Die Schöne und die Biester

berger-DieSchöneUndDieBiesterDas Cover erinnert mit seinen leicht flirrigen Zeichnungen auf den ersten Blick etwas an Loisels Vogel der Zeit. Das täuscht. Frauke Berger bringt weit weniger Details in ihre Panels. Da ist viel freie Fläche, und ihre Figuren legt sie zudem größer an als Loisel, wodurch der Eindruck entsteht, dass sie die Panels zu sprengen drohen und eigentlich zu wenig Platz zur Entfaltung haben. Es wirkt alles etwas eng, gelegentlich auch unübersichtlich. Aber das ist ihr Stil, den hat sie schon in ihrem Zweiteiler Grün gepflegt. Die Zeichnungen an sich sind prima, die gefühlvolle Kolorierung auch. Und die Story?

Verlagstext: Es war einmal ein blühendes Land, das wurde vom starken König Siegbart regiert. Doch als eine betrunkene Fee das Ende seiner Herrschaft durch eine Taube prophezeit, setzt der aufgebrachte König ein hohes Kopfgeld auf jede Taube des Landes aus – und der Wahnsinn nimmt seinen Lauf. Ohne es zu wollen, wird auch die schöne Bäckerstochter Hänfling in das Geschehen hineingezogen, während sie sich nebenbei unerwünschter Avancen erwehren muss und die Schergen des Königs überall taubenzüchtende Rebellen wittern… Ebenso abgründig wie verspielt, absurd wie menschlich erweist sich »Die Schöne und die Biester« als optisch opulentes, humorvolles Kunstmärchen über Macht und Unterdrückung, Schönheit und Wahnsinn und die Sinnlosigkeit blinden Widerstands.

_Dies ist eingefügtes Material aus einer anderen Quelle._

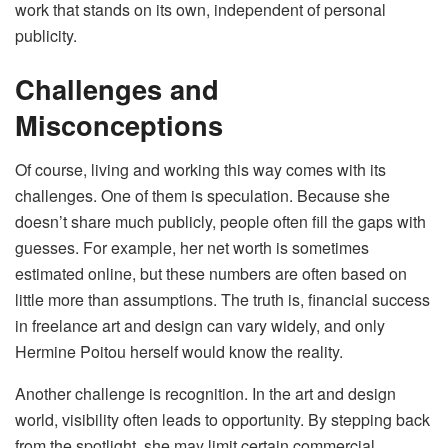
work that stands on its own, independent of personal
publicity.
Challenges and
Misconceptions
Of course, living and working this way comes with its
challenges. One of them is speculation. Because she
doesn’t share much publicly, people often fill the gaps with
guesses. For example, her net worth is sometimes
estimated online, but these numbers are often based on
little more than assumptions. The truth is, financial success
in freelance art and design can vary widely, and only
Hermine Poitou herself would know the reality.
Another challenge is recognition. In the art and design
world, visibility often leads to opportunity. By stepping back
from the spotlight, she may limit certain commercial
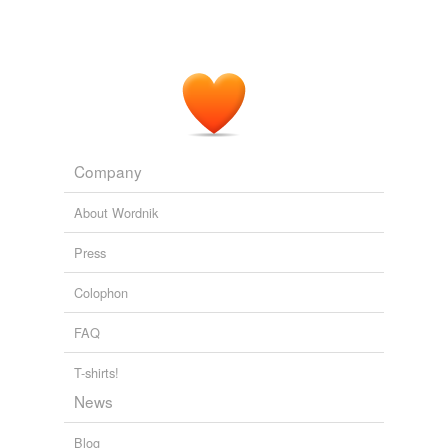
Company
About Wordnik
Press
Colophon
FAQ
T-shirts!
News
Blog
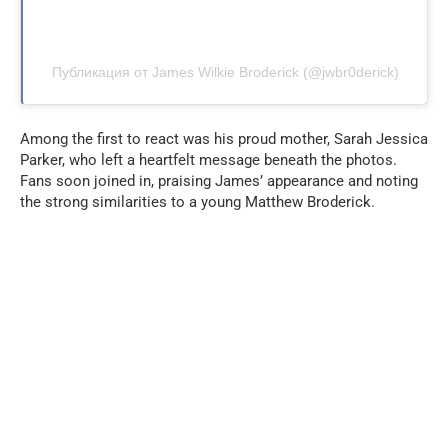
Публикация от James Wilkie Broderick (@jwbr0derick)
Among the first to react was his proud mother, Sarah Jessica
Parker, who left a heartfelt message beneath the photos.
Fans soon joined in, praising James’ appearance and noting
the strong similarities to a young Matthew Broderick.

Auf dem Cover steht zwar Kein Märchen, aber natürlich ist es eins – dazu sind die einzelnen Elemente zu typisch. Woraus resultiert, dass die Geschichte nicht allzu viel Spannung bietet, weil man vieles von anderswoher kennt. Ein paar originelle Ideen hat Boris Koch trotzdem eingeflochten. So machen manche Protagonisten die Erfahrung, dass man nicht jedes Brötchen essen sollte, dass man von einer schönen Bäckerstochter geschenkt bekommt. Am besten hat mir allerdings der Anhang von Hofdichter Hanns Klamm gefallen, in dem er beweist, dass die ganze Geschichte von vorne bis hinten erstunken und erlogen ist.

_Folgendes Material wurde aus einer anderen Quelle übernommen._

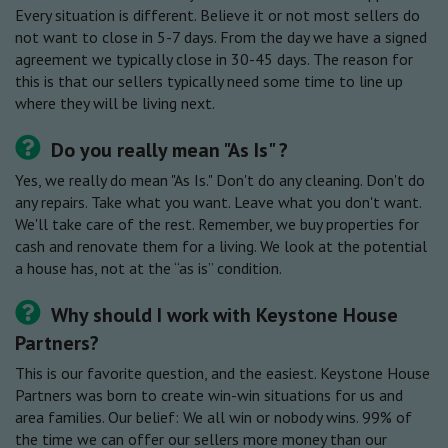
Every situation is different. Believe it or not most sellers do
not want to close in 5-7 days. From the day we have a signed
agreement we typically close in 30-45 days. The reason for
this is that our sellers typically need some time to line up
where they will be living next.
Do you really mean "As Is" ?
Yes, we really do mean "As Is." Don't do any cleaning. Don't do
any repairs. Take what you want. Leave what you don't want.
We'll take care of the rest. Remember, we buy properties for
cash and renovate them for a living. We look at the potential
a house has, not at the “as is” condition.
Why should I work with Keystone House
Partners?
This is our favorite question, and the easiest. Keystone House
Partners was born to create win-win situations for us and
area families. Our belief: We all win or nobody wins. 99% of
the time we can offer our sellers more money than our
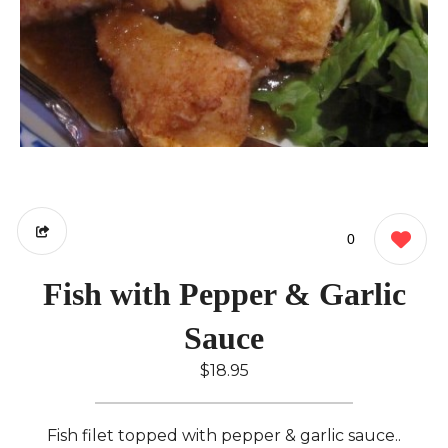
0
Fish with Pepper & Garlic
Sauce
$18.95
Fish filet topped with pepper & garlic sauce..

Frauke Berger, Boris Koch: Die Schöne und die Biester
72 Seiten, gebunden, 18,- Euro, Splitter, ISBN 978-3-96219-456-7
> Leseprobe

Brindilla

bertolucci-brindilla1Verlagstext: Aufregung im Dorf des Kleinen Volkes! Über Nacht ist eine junge Frau aufgetaucht, hier, mitten im Wald! Ist sie eine Fee? Eine Hexe? Oder einfach ein Mädchen, das sich im Wald verirrt hat? Als sie aufwacht, kann sie sich an nichts erinnern. Nicht an ihren Namen und nicht daran, woher sie gekommen ist. Aber nach und nach erwachen Kräfte in ihr, die sie nicht vollständig kontrollieren kann, und sie begibt sich auf die Suche nach Antworten auf ihre Fragen. Selbst wenn sie dabei an Orte des Waldes vordringen muss, die niemand betreten darf. Ein magisches Abenteuer um eine junge Heldin auf der Suche nach ihrer Identität, ein träumerischer Zweiteiler, dessen liebevolle Zeichnungen zum Schwelgen einladen.

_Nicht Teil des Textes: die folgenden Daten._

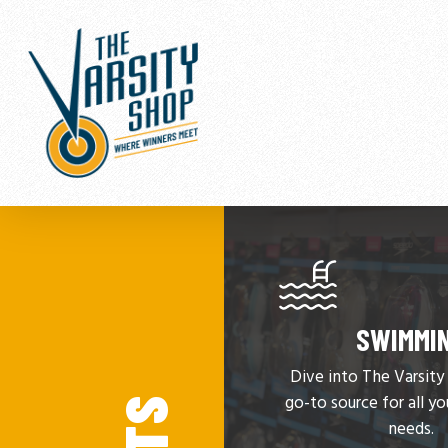
Skip
to
main
content
SWIMMI
Dive into The Varsit
go-to source for all y
needs.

Schön gezeichnet ist es tatsächlich. Sehr weiche Formen und eine gefühlvolle Ton-in-Ton-Kolorierung lassen die kleine Heldin (bislang noch) recht kindlich wirken. Ihre geheimen, ganz und gar nicht kindlich wirkenden Kräfte brechen zwar ab und an durch, aber was sie damit anfangen soll, weiß sie noch nicht. Ganz zu schweigen davon, dass sie keine Kontrolle darüber hat.

Dafür gibt es einen hilfreichen Wolf, der ihr den Weg weist (und für sie kämpft), und ja: Er kann auch mit ihr reden. So entwickelt sich eine spannende Mischung aus Märchen und Fantasy, das nicht nur Brindilla (so heißt die junge Unbekannte), sondern auch den Leser zunächst noch im Unklaren darüber lässt, worum genau es geht. Aufklärung verspricht der zweite Band, der auch der Abschlussband ist, und erfreulicherweise bereits für Mai angekündigt ist. Band eins enthält zusätzliche Skizzen im Anhang.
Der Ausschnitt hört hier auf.